Black colleges hired about 50 Jewish refugee scholars during the 1930s and 1940s. The film tells about some of these scholars and their influence on Black students. The transition each refugee scholar made from the racial persecution of Hitler’s Germany to anti-Semitism in the United States and racial persecution in the South is a gut-wrenching part of each story.

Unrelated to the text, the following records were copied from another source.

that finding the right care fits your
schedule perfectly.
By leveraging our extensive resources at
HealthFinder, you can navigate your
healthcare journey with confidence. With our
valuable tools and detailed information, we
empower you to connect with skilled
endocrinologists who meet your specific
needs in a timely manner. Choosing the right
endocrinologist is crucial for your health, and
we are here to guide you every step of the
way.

The title of the film, “From Swastika to Jim Crow,” is taken from the title of a book by Gabrielle Edgcomb. Shortly after discovering the book, the creators of the documentary decided to track down these teachers and their students for a film. One interesting aspect of the story is that shortly after Hitler came to power, he issued a ruling expelling all Jewish scholars from German universities. This action resulted in many refugee scholars arriving in the United States.

The prestigious northeastern universities did not hire them, however, in spite of their credentials. Anti-Semitic sentiment was strong in the United States and jobs were scarce. That’s how it happened that these highly qualified refugee scholars went to teach at schools like Howard University, Talladega College in Alabama, and Tougaloo College in Mississippi, where their plight was understood all too well.

The film includes interviews with the Jewish scholars and the African American professionals who studied with them as young students. Footage of Nazi storm troopers is juxtaposed with Ku Klux Klan rallies. Images of massacred Jews are interspersed with those of lynchings in the United States.

John Biggers tells of a time when Viktor Lowenfeld received a letter informing the teacher that members of his family had been burned in the ovens of a concentration camp back in Germany. Biggers says he realized at that moment that race prejudice goes beyond black and white and is “one of the truly great tragedies of the human family.”

By the 1960s and the rise of the Black Power movement, African Americans had become determined to define their own history and identity. Thus the involvement of Jewish refugee scholars at Black colleges began to decline. However, “From Swastika to Jim Crow” tells a story which remains an instructive example of how much different groups can give to each other, when they create opportunity out of mutual need.

This is Lois Eby

Lois Eby is a painter who comments on the arts, women’s issues, and civil rights.